Presenting a unique view controller that is outside of the pages that I would like flipped has the benefit, at least in terms of how this sample code works, of being caught by the guard statements in both viewControllerBefore and viewControllerAfter methods, effectively disabling gesture navigation. Gesture navigation is only re-enabled by manually pressing the button that displays a view controller from the pre-defined range. To me, this maintains a spatial location better than flipping to the same last page over and over again.
This is not perfect. The user can trigger it by quickly tapping forward and back, but for now I feel like the unique view controller still handles that gracefully. Better than crashing the app!

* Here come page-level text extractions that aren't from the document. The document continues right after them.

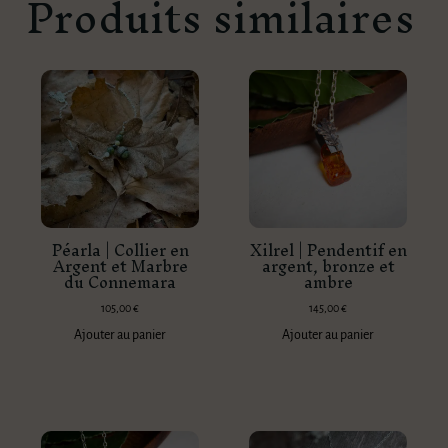
Produits similaires
Péarla | Collier en
Xilrel | Pendentif en
Argent et Marbre
argent, bronze et
du Connemara
ambre
105,00
€
145,00
€
Ajouter au panier
Ajouter au panier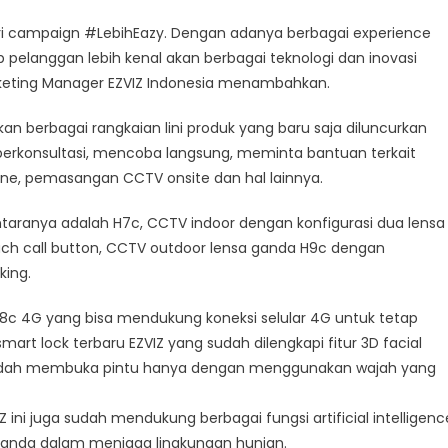
dari campaign #LebihEazy. Dengan adanya berbagai experience
p pelanggan lebih kenal akan berbagai teknologi dan inovasi
rketing Manager EZVIZ Indonesia menambahkan.
an berbagai rangkaian lini produk yang baru saja diluncurkan
t berkonsultasi, mencoba langsung, meminta bantuan terkait
one, pemasangan CCTV onsite dan hal lainnya.
ntaranya adalah H7c, CCTV indoor dengan konfigurasi dua lensa
h call button, CCTV outdoor lensa ganda H9c dengan
king.
H8c 4G yang bisa mendukung koneksi selular 4G untuk tetap
art lock terbaru EZVIZ yang sudah dilengkapi fitur 3D facial
udah membuka pintu hanya dengan menggunakan wajah yang
 ini juga sudah mendukung berbagai fungsi artificial intelligenc
nda dalam menjaga lingkungan hunian.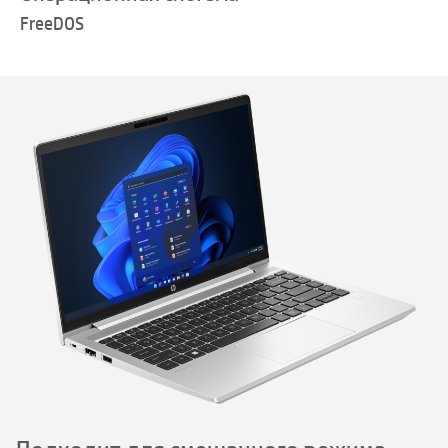
FreeDOS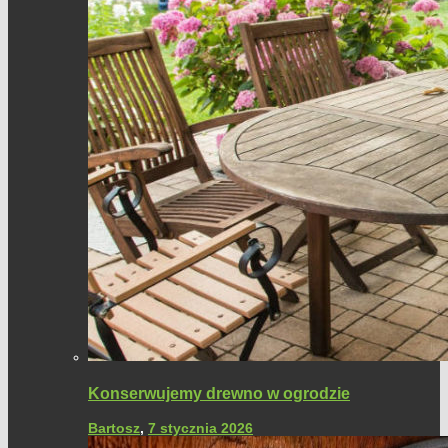
Konserwujemy drewno w ogrodzie
Bartosz
,
7 stycznia 2026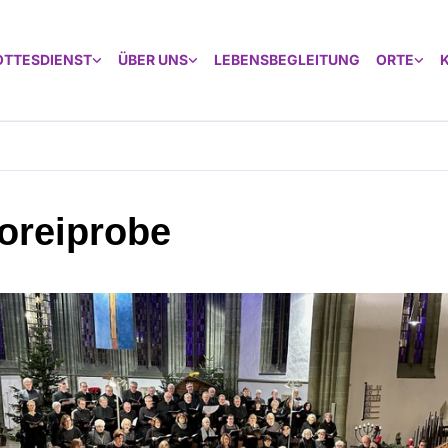
OTTESDIENST
ÜBER UNS
LEBENSBEGLEITUNG
ORTE
oreiprobe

Here is the example from my test app.
import UIKit
import SwiftUI
class MyPageViewController: UIPageViewController, UIPageViewControllerDataSource, UIPageViewControllerDelegate {
let viewControllersList: [UIViewController] = {
let colors: [UIColor] = [.orange, .green, .blue]
let viewControllers: [UIViewController] = colors.map { color in
let vc = UIViewController()
vc.view.backgroundColor = color
return vc
}
return viewControllers
}()
/// Time that viewControllerBefore is called.
var beforeTime: TimeInterval = Date.timeIntervalSinceReferenceDate
override func viewDidLoad() {
super.viewDidLoad()
dataSource = self
delegate = self
// Set initial view controller
if let firstVC = viewControllersList.first {
setViewControllers([firstVC], direction: .forward, animated: true, completion: nil)
}
}
// MARK: - UIPageViewControllerDataSource
func pageViewController(_ pageViewController: UIPageViewController, viewControllerBefore viewController: UIViewController) -> UIViewController? {
guard let currentIndex = viewControllersList.firstIndex(of: viewController) else { return nil }
// update the time that this method is called
beforeTime = Date.timeIntervalSinceReferenceDate
let previousIndex = currentIndex - 1
return previousIndex >= 0 ? viewControllersList[previousIndex] : nil
}
func pageViewController(_ pageViewController: UIPageViewController, viewControllerAfter viewController: UIViewController) -> UIViewController? {
guard let currentIndex = viewControllersList.firstIndex(of: viewController) else { return nil }
// compare the time interval since the before method was called
let currentTime = Date.timeIntervalSinceReferenceDate
let delta = currentTime - beforeTime
// guard against the methods being called too quickly.
// I found 0.01 would still allow the crash to happen so went with something longer.
// Note that if the user manually tries to navigate back and forth, this can be triggered.
guard delta > 0.08 else {
print("rapid calls detected")
// a SwiftUI view with a button that calls the `goHomeAction`
let goHomeVC = UIHostingController(rootView: GoHomeView(goHomeAction: { [weak self] in
guard let self = self else { return }
self.setViewControllers([viewControllersList[0]], direction: .reverse, animated: true)
}))
return goHomeVC }
let nextIndex = currentIndex + 1
return nextIndex < viewControllersList.count ? viewControllersList[nextIndex] : nil
}
}
//MARK: - SwiftUI View
struct GoHomeView: View {
var goHomeAction: () -> Void
var body: some View {
Button("Go Home") {
goHomeAction()
}
}
}
FWIW, I have also submitted a support request ticket. I hope there is a better solution than this. I will update if I learn anything more.